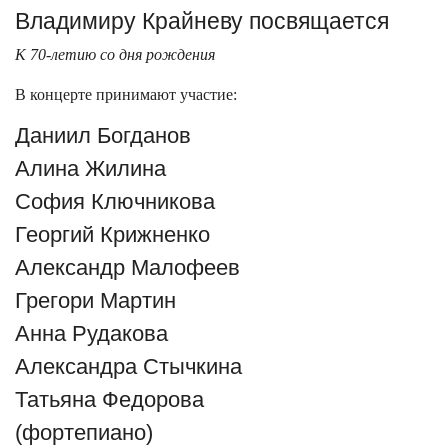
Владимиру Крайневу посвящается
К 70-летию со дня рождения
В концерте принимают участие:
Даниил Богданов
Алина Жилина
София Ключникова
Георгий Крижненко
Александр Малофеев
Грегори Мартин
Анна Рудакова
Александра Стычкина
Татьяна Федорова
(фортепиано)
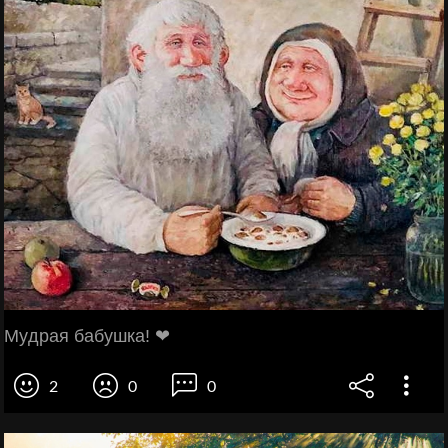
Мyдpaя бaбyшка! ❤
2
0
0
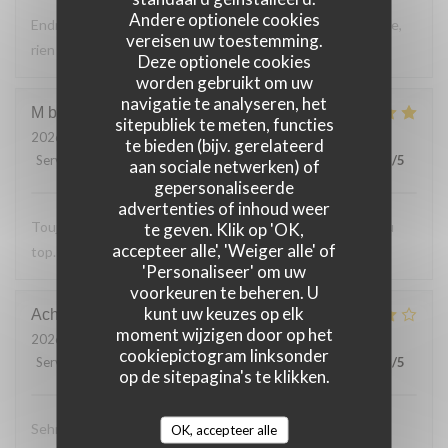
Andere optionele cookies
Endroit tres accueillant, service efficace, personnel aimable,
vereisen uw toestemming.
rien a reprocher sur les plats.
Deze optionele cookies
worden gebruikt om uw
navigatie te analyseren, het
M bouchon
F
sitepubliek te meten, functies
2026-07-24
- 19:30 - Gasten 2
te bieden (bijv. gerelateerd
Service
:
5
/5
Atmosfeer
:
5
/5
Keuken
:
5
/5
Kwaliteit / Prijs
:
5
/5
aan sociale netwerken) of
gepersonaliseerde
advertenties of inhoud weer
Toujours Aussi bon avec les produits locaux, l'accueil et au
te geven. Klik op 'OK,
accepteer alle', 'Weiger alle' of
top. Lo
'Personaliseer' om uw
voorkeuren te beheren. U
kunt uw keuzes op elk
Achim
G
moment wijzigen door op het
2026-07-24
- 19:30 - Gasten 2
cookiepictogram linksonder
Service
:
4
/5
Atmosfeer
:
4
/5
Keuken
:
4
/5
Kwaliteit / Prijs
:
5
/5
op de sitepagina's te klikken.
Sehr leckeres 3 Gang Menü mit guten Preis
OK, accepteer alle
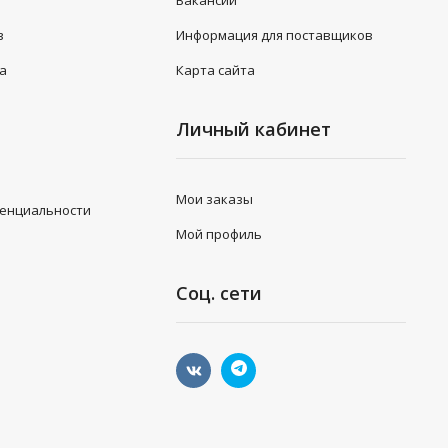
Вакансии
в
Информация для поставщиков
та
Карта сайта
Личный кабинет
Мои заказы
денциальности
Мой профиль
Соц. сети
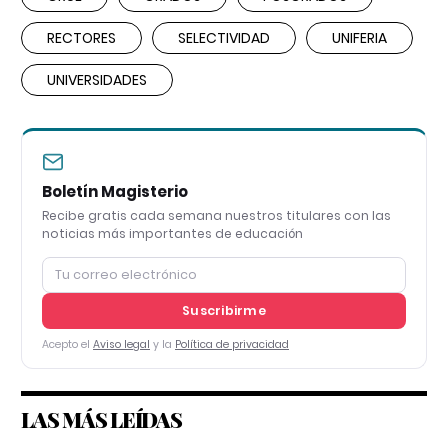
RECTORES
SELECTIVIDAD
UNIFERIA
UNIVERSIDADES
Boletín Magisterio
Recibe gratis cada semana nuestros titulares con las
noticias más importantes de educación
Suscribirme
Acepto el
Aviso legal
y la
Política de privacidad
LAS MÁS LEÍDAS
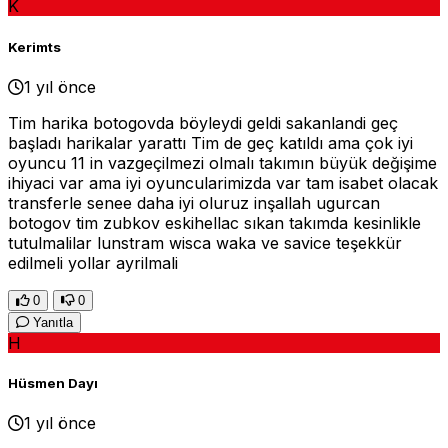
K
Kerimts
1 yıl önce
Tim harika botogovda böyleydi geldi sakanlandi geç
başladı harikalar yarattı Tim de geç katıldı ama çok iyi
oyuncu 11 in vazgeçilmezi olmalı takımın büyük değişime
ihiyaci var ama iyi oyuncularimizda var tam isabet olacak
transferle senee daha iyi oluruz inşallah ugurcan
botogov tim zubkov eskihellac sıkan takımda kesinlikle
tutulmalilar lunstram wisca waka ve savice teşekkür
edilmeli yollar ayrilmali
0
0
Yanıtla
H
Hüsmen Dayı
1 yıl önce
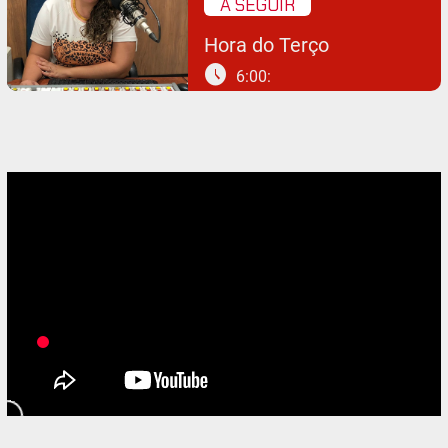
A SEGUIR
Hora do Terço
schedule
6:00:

════════

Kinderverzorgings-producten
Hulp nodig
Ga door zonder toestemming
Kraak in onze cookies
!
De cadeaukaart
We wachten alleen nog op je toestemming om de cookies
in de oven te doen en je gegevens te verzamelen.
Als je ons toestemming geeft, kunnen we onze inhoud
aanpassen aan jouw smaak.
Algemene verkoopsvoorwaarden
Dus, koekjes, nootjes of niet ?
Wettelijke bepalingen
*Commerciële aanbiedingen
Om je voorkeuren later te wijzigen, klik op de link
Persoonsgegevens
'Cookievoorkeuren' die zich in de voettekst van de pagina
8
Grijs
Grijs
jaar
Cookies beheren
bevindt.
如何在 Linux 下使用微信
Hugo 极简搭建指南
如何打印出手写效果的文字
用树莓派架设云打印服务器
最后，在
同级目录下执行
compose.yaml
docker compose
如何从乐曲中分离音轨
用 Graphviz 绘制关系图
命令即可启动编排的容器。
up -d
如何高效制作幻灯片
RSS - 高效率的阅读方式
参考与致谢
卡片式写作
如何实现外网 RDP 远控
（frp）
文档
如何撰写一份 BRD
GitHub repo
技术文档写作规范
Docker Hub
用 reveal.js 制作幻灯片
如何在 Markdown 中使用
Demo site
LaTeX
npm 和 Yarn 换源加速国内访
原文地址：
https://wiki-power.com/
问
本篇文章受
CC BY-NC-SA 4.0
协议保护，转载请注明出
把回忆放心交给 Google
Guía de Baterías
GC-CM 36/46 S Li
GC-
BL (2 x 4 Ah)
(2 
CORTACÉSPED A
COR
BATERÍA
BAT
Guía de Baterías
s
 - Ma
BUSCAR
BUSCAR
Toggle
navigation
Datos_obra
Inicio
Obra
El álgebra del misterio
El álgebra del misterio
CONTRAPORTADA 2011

════════

WHAT NEEDS TO BE DONE = Lines of the data that include the string "wijzigen" are to be counted; report the total by itself.

RESPONSE = 2